22, 44; Act. 2, 34-36), promette a lui un dominio su
tutte le genti, che ancora deve compiersi: «Siedi alla mia destra,
finché io ponga i tuoi nemici a sgabello dei tuoi piedi» (Ps.
109, 1). La potenza delle tenebre ritarda ancora l’avvento del
regno di Cristo. Eppure questa regalità ha un carattere
esclusivamente spirituale: «Il mio regno non è di questo mondo»
(Io. 18, 36). È una regalità di verità e di vita, una
regalità di santità e di grazia, di giustizia, di amore e di pace
(dal Prefazio): una regalità che cerca i cuori, solo per farne il
terreno fruttuoso alla Parola di Dio, e per fare di tutti gli
uomini, dispersi, una sola famiglia (cf. Io. 11, 52).

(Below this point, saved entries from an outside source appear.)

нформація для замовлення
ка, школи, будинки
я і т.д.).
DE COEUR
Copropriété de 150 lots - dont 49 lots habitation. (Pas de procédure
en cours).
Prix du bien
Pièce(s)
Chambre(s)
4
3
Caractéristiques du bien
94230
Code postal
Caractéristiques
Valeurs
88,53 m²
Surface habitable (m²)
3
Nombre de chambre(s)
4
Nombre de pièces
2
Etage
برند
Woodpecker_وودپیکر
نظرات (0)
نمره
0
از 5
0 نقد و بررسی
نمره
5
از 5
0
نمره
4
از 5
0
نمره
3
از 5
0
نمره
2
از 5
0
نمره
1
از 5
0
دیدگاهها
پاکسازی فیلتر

Ora, è la Chiesa che rappresenta nel mondo la regalità profetica e
sacerdotale di Gesù Cristo; essa ha ricevuto «la missione di
annunziare e di instaurare in tutte le genti il Regno di Cristo e di
Dio, e di questo Regno costituisce in terra il germe e l’inizio»

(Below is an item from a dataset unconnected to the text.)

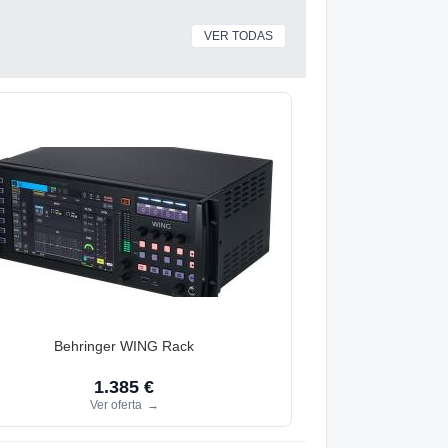
VER TODAS
Behringer WING Rack
1.385 €
Ver oferta
→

(Cost. Dogm. Lumen gentium, n. 5). Perciò essa, sebbene
dotata di autorità - ciò che costituisce il suo singolare rapporto
col Divino Fondatore - e avente in sé - Cristo, che in lei vive
nella grazia e nella Parola di salvezza, e rinnova costantemente il
suo Sacrificio rendendosi presente nell’Eucaristia - e tutto ciò
costituisce il rapporto mistico con lui - non è da ritenere Regina in
senso temporale, perché continua tra gli uomini il mistero degli
abbassamenti di Cristo, «il quale non è venuto a essere servito, ma
a servire» (Matth. 20, 28): anch’essa, come il suo divino
modello e santificatore, vuole servire gli uomini, ed è stata fondata
per guidarli pastoralmente a salvezza e per infondere in essi i principi
di vita, come ha ben sottolineato la Costituzione dogmatica Gaudium
et Spes del Concilio Vaticano II.
Noi, Pastori della Chiesa, abbiamo l’immensa responsabilità di
questa guida e di questo lavoro, ad essa affidato. Perciò,
ritornando alle Sedi di partenza, sappiatevi ritenere sempre come
«mandati» ad annunciare il regno di Cristo: è il Signore che vi
manda, come un giorno gli apostoli: «Andando, predicate "è vicino
il regno dei cieli"» (Matth. 10, 7), quel regno che, non
ancora pienamente compiuto su questa terra, diventerà alla fine
perfetto regno di Dio.
Fratelli e figli carissimi, riflettete che da lui e in nome di lui
siete mandati: «Ecco, io vi mando» (Matth. 10, 16). Ma
ritenetevi altresì Pastori della Chiesa, per la quale dobbiamo
offrire le nostre energie, le nostre possibilità, le nostre ansie,
le nostre fatiche, i nostri sacrifici, la vita stessa, se è
necessario. Il Sinodo, che abbiamo celebrato, ha avuto come suo
unico e supremo scopo il bene della Chiesa: e per la Chiesa ciascuno
di noi vuole dire come S. Paolo: «Prodigherò il mio, anzi
prodigherò tutto me stesso» (2 Cor. 12, 15).
Lasciate infine che, prima di lasciarci, diamo a ciascuno di voi il
bacio di pace, pegno di carità, simbolo di unità, esempio di
fraternità, al cospetto di Dio e degli uomini. Vogliamo altresì
lasciarvi in dono una croce pettorale, che porterete a ricordo di
queste giornate romane, come sacro emblema del vincolo che tutti, tra
di voi e insieme con Noi, vi unisce.